▸ Problem statement:
Search the records for the word "Google" and report each line that has it.

────────

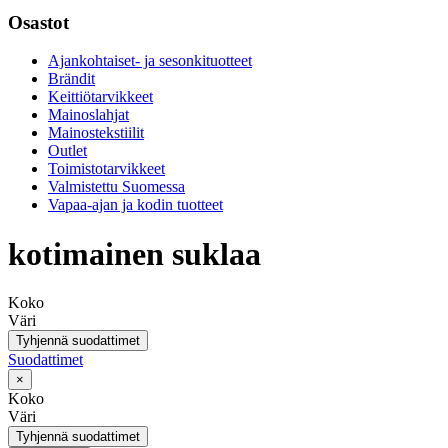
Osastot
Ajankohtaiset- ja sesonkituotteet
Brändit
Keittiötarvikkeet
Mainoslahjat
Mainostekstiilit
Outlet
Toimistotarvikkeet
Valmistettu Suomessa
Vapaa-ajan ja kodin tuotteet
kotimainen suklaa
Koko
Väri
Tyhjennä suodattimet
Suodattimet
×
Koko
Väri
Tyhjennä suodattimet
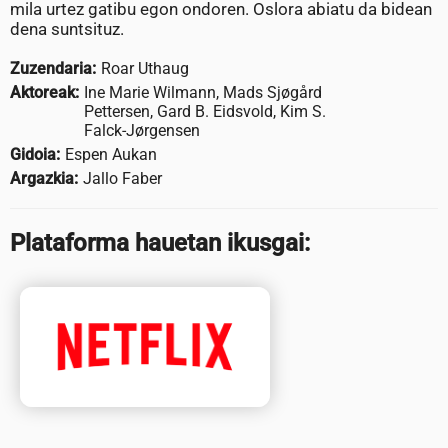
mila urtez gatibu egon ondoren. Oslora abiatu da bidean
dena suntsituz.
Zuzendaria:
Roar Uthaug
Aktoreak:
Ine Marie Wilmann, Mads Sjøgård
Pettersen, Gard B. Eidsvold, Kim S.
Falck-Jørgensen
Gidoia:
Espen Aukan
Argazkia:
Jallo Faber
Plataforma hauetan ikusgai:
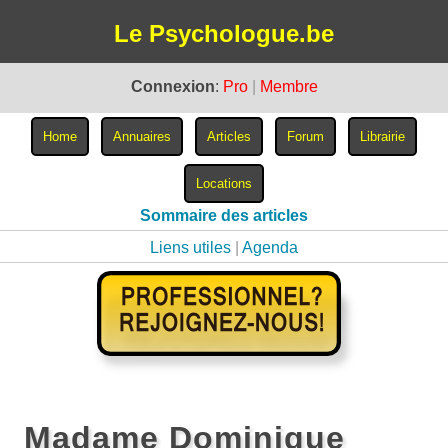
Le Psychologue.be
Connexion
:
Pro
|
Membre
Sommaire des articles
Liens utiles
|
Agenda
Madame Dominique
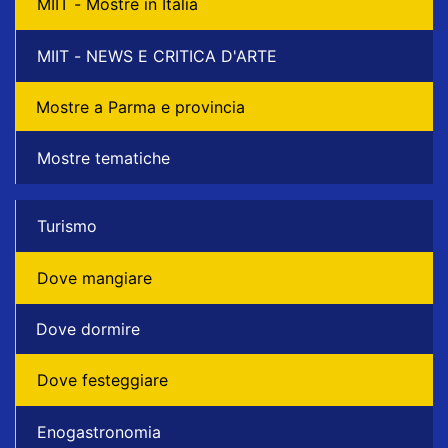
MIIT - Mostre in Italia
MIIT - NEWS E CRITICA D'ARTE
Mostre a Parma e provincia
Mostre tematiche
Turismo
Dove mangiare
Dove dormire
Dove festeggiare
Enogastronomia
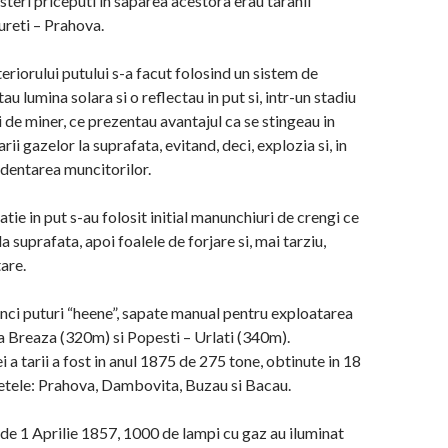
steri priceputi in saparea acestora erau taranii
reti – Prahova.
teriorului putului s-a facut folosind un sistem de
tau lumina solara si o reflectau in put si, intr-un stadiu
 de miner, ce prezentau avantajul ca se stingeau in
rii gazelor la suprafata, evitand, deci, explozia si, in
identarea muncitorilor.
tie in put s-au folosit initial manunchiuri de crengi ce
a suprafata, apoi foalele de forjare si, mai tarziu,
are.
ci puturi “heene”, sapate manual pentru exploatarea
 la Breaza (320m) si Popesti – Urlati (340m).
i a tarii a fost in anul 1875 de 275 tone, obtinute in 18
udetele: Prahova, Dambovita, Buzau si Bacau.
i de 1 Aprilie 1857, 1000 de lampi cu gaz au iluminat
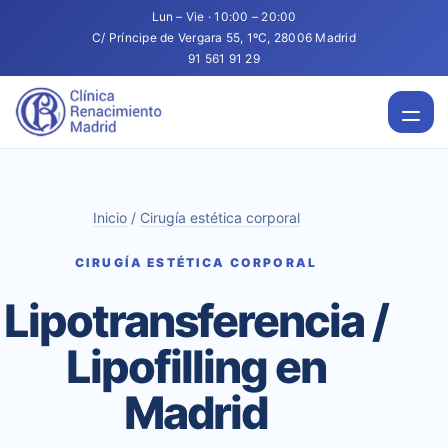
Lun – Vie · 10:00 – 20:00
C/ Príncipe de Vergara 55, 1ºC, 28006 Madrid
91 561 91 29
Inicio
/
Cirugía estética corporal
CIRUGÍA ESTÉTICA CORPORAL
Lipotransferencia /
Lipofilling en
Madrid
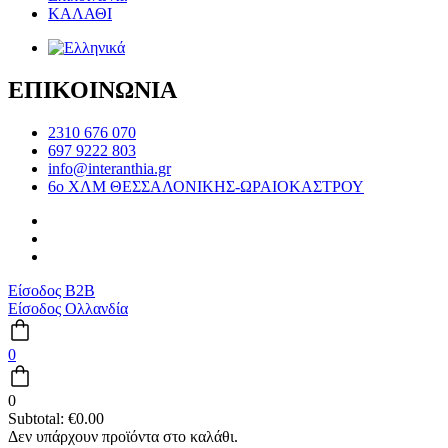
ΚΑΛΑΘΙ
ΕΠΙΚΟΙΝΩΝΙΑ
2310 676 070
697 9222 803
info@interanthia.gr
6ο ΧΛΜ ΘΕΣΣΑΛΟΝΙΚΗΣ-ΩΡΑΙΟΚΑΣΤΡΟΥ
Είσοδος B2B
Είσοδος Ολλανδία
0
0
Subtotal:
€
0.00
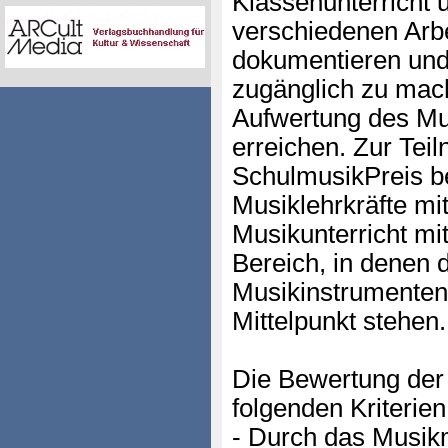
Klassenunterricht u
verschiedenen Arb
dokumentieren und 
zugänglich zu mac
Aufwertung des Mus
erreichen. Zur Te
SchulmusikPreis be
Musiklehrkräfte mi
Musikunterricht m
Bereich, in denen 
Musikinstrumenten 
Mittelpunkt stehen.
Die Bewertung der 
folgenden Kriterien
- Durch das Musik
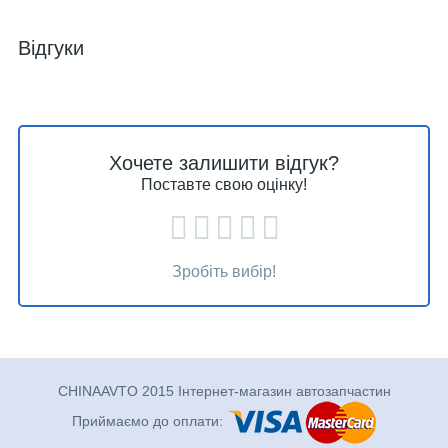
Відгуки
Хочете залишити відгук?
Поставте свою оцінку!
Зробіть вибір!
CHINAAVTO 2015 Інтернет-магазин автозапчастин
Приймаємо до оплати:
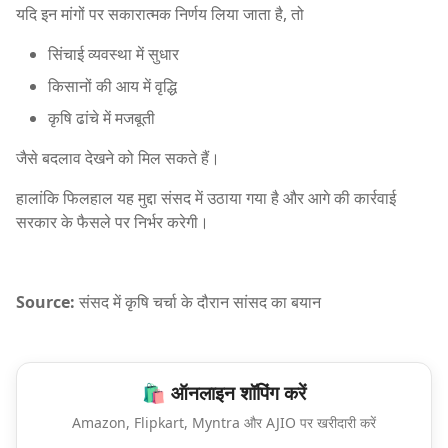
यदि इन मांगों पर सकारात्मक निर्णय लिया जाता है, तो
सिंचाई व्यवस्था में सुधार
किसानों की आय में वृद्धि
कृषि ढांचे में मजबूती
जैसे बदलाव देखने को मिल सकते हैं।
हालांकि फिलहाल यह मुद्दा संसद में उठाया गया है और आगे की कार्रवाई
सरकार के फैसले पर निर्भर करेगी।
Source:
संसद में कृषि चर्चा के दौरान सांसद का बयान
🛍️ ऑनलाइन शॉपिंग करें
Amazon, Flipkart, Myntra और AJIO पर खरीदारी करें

────────

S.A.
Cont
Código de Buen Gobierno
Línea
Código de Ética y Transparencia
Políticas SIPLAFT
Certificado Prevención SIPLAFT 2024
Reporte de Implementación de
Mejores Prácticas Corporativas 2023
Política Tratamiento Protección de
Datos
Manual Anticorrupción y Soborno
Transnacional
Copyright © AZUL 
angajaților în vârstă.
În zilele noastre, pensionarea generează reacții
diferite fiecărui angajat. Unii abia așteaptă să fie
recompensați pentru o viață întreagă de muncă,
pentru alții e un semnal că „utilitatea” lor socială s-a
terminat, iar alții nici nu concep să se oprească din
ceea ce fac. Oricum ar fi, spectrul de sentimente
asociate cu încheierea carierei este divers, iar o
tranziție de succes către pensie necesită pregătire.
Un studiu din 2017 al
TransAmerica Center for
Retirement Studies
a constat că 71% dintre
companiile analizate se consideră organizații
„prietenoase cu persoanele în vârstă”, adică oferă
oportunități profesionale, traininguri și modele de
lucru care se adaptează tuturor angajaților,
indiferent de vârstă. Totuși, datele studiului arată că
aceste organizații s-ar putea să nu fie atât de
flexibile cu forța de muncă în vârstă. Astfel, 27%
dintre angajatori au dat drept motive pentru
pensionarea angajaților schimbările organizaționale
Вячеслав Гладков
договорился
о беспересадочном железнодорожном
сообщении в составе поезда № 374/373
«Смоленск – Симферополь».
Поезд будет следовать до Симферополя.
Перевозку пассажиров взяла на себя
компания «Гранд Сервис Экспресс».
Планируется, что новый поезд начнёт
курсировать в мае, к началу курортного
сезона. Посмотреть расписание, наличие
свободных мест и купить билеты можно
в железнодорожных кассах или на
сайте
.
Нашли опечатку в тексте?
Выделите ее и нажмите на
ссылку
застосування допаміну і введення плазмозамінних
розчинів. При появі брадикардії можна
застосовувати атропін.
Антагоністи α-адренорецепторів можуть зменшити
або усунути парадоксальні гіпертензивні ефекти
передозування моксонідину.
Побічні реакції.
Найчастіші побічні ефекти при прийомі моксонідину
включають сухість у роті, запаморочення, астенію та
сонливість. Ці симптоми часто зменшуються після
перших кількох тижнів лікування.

────────

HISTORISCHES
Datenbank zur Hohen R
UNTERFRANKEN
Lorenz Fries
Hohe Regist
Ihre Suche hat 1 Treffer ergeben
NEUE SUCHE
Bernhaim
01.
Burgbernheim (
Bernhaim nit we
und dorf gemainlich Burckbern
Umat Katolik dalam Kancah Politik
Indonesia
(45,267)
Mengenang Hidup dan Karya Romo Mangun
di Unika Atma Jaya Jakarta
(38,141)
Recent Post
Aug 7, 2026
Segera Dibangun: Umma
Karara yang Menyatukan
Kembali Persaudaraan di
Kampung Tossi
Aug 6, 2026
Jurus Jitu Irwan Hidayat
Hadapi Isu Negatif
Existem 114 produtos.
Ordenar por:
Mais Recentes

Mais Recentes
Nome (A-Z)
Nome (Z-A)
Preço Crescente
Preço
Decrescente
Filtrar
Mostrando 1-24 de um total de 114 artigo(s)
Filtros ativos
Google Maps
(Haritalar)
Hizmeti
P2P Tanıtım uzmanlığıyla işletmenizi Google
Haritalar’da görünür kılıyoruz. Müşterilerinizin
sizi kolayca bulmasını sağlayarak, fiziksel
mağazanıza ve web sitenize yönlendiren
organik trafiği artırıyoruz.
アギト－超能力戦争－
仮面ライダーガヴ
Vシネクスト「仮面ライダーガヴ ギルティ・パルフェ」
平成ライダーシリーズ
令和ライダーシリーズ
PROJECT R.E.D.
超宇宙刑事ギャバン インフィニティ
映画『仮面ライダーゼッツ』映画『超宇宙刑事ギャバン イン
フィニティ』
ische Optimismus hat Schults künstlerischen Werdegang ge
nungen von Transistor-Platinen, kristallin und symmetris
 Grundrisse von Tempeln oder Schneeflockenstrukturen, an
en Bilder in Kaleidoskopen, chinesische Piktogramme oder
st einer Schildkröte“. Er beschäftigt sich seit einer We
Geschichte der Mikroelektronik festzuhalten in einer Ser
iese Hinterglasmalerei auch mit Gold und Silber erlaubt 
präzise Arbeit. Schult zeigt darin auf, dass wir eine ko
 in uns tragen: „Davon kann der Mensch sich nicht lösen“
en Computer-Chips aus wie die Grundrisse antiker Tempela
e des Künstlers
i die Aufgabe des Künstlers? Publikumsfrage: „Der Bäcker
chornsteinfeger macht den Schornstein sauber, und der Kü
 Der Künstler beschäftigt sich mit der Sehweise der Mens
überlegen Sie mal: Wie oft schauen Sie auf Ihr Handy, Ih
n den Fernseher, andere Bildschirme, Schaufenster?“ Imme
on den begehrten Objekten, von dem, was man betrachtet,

────────

▸ Response:
Google Maps
P2P Tanıtım uzmanlığıyla işletmenizi Google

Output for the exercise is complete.